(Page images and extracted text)
┄┄┄┄┄┄┄┄┄┄

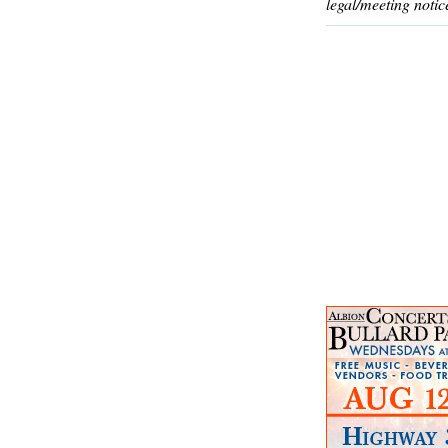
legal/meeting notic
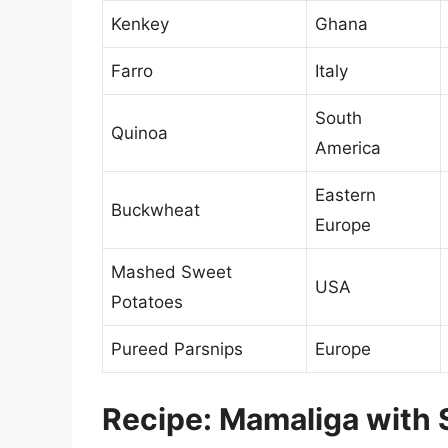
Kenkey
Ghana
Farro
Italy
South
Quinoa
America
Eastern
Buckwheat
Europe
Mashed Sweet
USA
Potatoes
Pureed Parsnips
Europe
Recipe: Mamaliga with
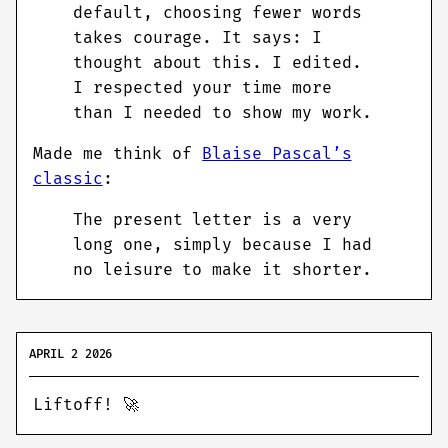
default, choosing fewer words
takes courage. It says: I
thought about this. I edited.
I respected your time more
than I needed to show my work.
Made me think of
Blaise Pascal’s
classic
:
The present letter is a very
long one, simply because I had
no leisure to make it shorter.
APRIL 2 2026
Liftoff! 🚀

┄┄┄┄┄┄┄┄┄┄

--- Task details ---
The answer must restate each entry word for word and contain no images.

--- Finished task ---
legal/meeting notic
Kenkey
Ghana
Farro
Italy
South
Quinoa
America
Eastern
Buckwheat
Europe
Mashed Sweet
USA
Potatoes
Pureed Parsnips
Europe
Recipe: Mamaliga with
default, choosing fewer words
takes courage. It says: I
thought about this. I edited.
I respected your time more
than I needed to show my work.
Made me think of
Blaise Pascal’s
classic
:
The present letter is a very
long one, simply because I had
no leisure to make it shorter.
APRIL 2 2026
Liftoff! 🚀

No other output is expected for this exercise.